El-Sissi has pledged to protect the poorest with better-targeted welfare, already underway and often disbursed by the army. But it is unclear if that will be enough to soften wide-scale impact until, as is hoped, increased investment and the influx of billions of dollars boosts employment and wages.
Businessmen at the conference at the Ritz Carlton, entitled “Partnering for Egypt’s Future,” persistently painted a rosy picture.
Mohanna said that once the reforms are enacted, it will “unleash Egypt’s true potential” and that in the meantime, foreign companies are still operating around the challenges.
The most upbeat investors appeared to be those with contracts linked to foreign development aid or otherwise involved in sales guaranteed to be paid in dollars.
“Yes, hard currency payments are challenging these days,” said Craig Connell, a senior vice president of U.S. power generating company Black and Veatch, in Egypt for decades and bidding to build and operate a coal-fired power plant. “The reforms are happening, but there is lots of uncertainty over how fast they will happen.”
David Thorne, a senior adviser to Secretary of State John Kerry who headlined the conference, emphasized ongoing support by the American business community in Egypt, saying that el-Sissi’s commitment to execute the reforms is not in doubt, it is just a matter of time.

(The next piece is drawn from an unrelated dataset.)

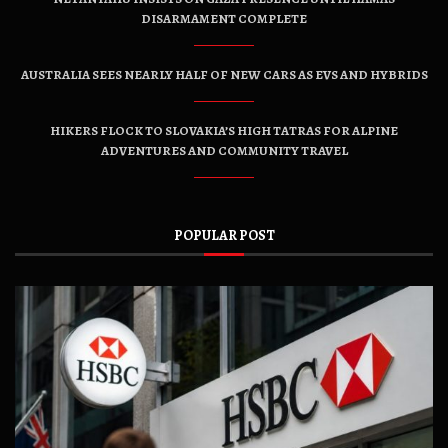
DISARMAMENT COMPLETE
AUSTRALIA SEES NEARLY HALF OF NEW CARS AS EVS AND HYBRIDS
HIKERS FLOCK TO SLOVAKIA’S HIGH TATRAS FOR ALPINE
ADVENTURES AND COMMUNITY TRAVEL
POPULAR POST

“The reforms are very difficult, clearly they will have a major impact on people’s lives and businesses’ lives, and it will be disruptive,” he said at a press briefing capping the meeting. “It’s in the interest of the U.S. and everyone that Egypt be stable.”
While the vast majority of those attending the luncheon were from firms already heavily involved in Egypt, a few investors not yet in country were scouting out opportunities, assuming the reforms are passed.
“I’ve some sense of bullishness,” said Shahryar Oveissi, operating adviser for private equity firm Pegasus, which is looking to set up plants for solar powered LED street lamps. “There’s great opportunity here.”